100% cloud is not always the only option
Before cloud or SaaS vendors make any changes to their offerings, they think of data and application security. The cost of getting this wrong far outweighs the efforts involved of getting it right. Some companies will offer a number of ways to deploy their software, including: Public Cloud, Private Cloud and onsite/Hybrid solutions.
It’s by far easier to manage a shared service/public cloud offering as they only need to manage a group of scalable servers that they have control over. If deploying their offering onsite, they need to engage with IT teams, security teams, operational infrastructure teams etc. This presents some challenges and certainly adds to the hurdles.

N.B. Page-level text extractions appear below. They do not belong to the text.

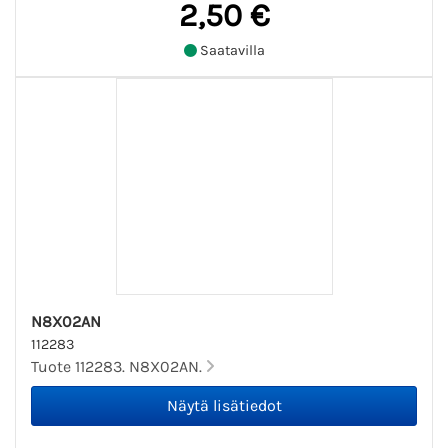
2,50 €
Saatavilla
N8X02AN
112283
Tuote 112283. N8X02AN.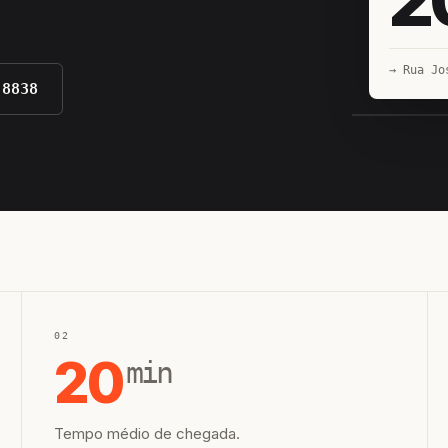
→ Rua Jo
-8838
EQUIPE H
02
20
min
Tempo médio de chegada.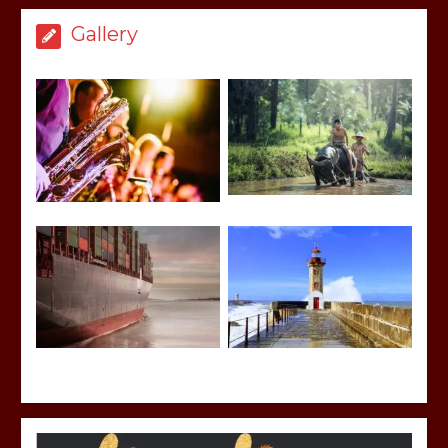
Gallery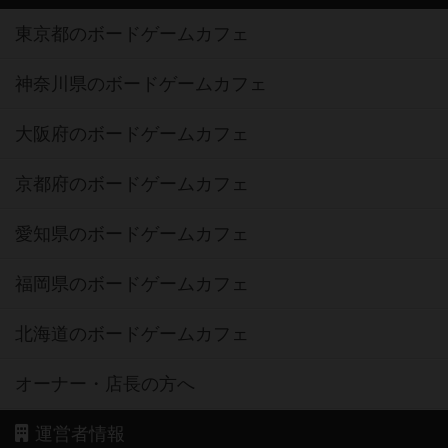
東京都のボードゲームカフェ
神奈川県のボードゲームカフェ
大阪府のボードゲームカフェ
京都府のボードゲームカフェ
愛知県のボードゲームカフェ
福岡県のボードゲームカフェ
北海道のボードゲームカフェ
オーナー・店長の方へ
運営者情報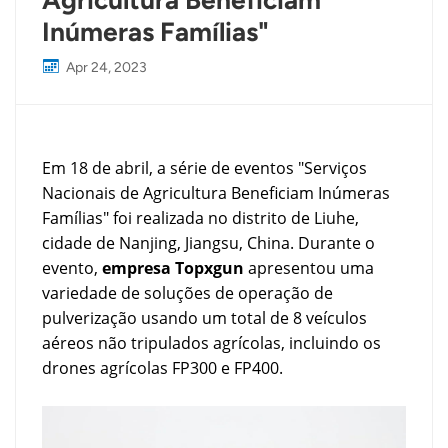
Agricultura Beneficiam
Inúmeras Famílias"
Apr 24, 2023
Em 18 de abril, a série de eventos "Serviços
Nacionais de Agricultura Beneficiam Inúmeras
Famílias" foi realizada no distrito de Liuhe,
cidade de Nanjing, Jiangsu, China. Durante o
evento,
empresa Topxgun
apresentou uma
variedade de soluções de operação de
pulverização usando um total de 8 veículos
aéreos não tripulados agrícolas, incluindo os
drones agrícolas FP300 e FP400.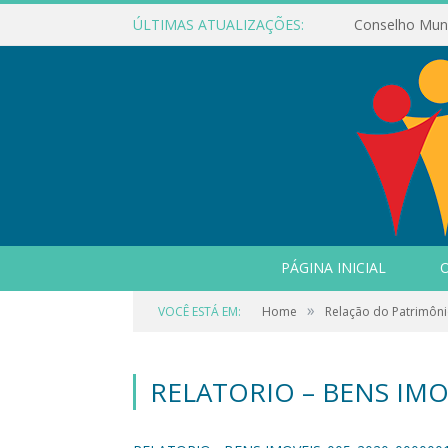
ÚLTIMAS ATUALIZAÇÕES:
PÁGINA INICIAL
O
»
VOCÊ ESTÁ EM:
Home
Relação do Patrimôni
RELATORIO – BENS IMO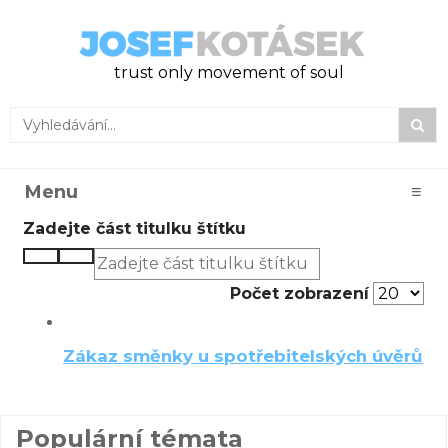
trust only movement of soul
Menu
≡
Zadejte část titulku štítku
Počet zobrazení
Zákaz směnky u spotřebitelských úvěrů
Populární témata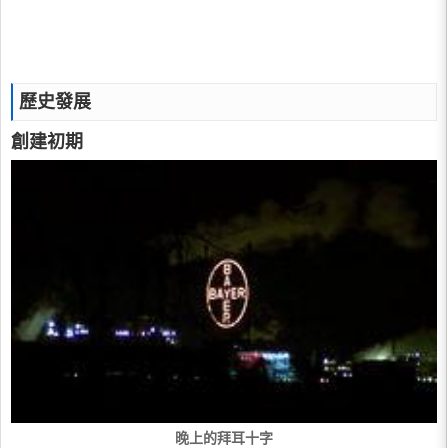
歷史發展
創建初期
晚上的拜耳十字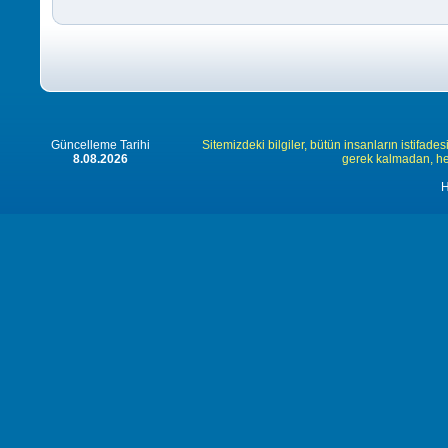
Güncelleme Tarihi
Sitemizdeki bilgiler, bütün insanların istifades
8.08.2026
gerek kalmadan, herk
H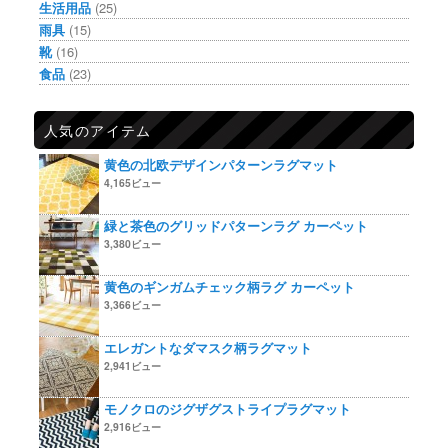
生活用品
(25)
雨具
(15)
靴
(16)
食品
(23)
人気のアイテム
黄色の北欧デザインパターンラグマット
4,165ビュー
緑と茶色のグリッドパターンラグ カーペット
3,380ビュー
黄色のギンガムチェック柄ラグ カーペット
3,366ビュー
エレガントなダマスク柄ラグマット
2,941ビュー
モノクロのジグザグストライプラグマット
2,916ビュー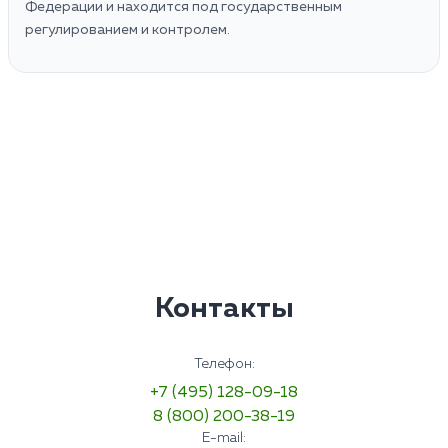
Федерации и находится под государственным
регулированием и контролем.
Контакты
Телефон:
+7 (495) 128-09-18
8 (800) 200-38-19
E-mail: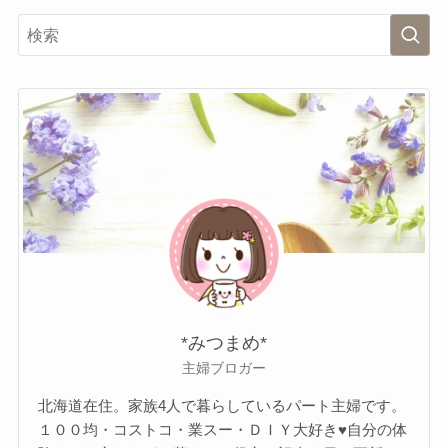
*みつまめ*
主婦ブロガー
北海道在住。家族4人で暮らしているパート主婦です。
１００均・コストコ・業スー・ＤＩＹ大好き♥自分の体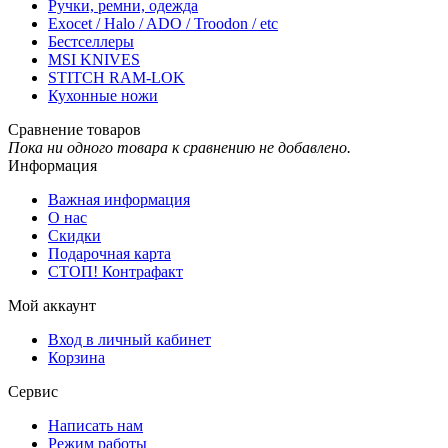
Ручки, ремни, одежда
Exocet / Halo / ADO / Troodon / etc
Бестселлеры
MSI KNIVES
STITCH RAM-LOK
Кухонные ножи
Сравнение товаров
Пока ни одного товара к сравнению не добавлено.
Информация
Важная информация
О нас
Скидки
Подарочная карта
СТОП! Контрафакт
Мой аккаунт
Вход в личный кабинет
Корзина
Сервис
Написать нам
Режим работы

Decision makers are often caught in a tough position when exploring cloud or SaaS as a viable alternative to traditional infrastructure and application service methods. Fear of data leak and location is the primary concern. But does the cost savings outweigh the perceived risk?
The financial argument
From a purely financial standpoint, many decision makers are not entirely aware of the true cost of operating their environments. Expenses relating to a facility and infrastructure often are hidden in other budgets, so their view of operational cost is limited to staff, hardware purchases, maintenance agreements and software licensing. Overlooked expenses often include the impact of business damaging downtime and the cost of capital that could be more efficiently used in generating income. On the whole, the cloud or SaaS initial outlay and ongoing costs have proven to be more cost effective than going with onsite. However not everyone is ready for the cloud.
Evaluating business needs
Research shows that cost is seldom the primary driver toward cloud services. Instead, improved service levels, infrastructure agility and increased security ranks as the top three drivers. Overburdened infrastructure or small IT teams often cannot cope with the rate of change and demand, and desperately need to empower business units to provision services that add value, fast.
If the goal of a business is to move more quickly than their competition, the platforms on which they innovate and operate must keep up with these requirements. If they cannot, then irrespective of the cost of a cloud solution, they are simply not performing a business enablement role.
So where are we now?
The question of whether cloud is a viable alternative to the existing methods of deployment is not a comparison of apples to apples. An organisation needs to determine accurately what it’s objectives and goals are at a business level, understand whether they can afford to divert much-needed capital into a non-core activity such as operating IT infrastructure and then consider whether a scalable, flexible a
nd cost-efficient solution will serve their original goals more effectively. And most importantly, securely.
For many providers, time will tell and the market will drive them in the direction it sees fit. At this point, there is a definite increased interest in cloud and SaaS but some companies are reluctant the be the first movers, but don’t the first movers often get the advantage?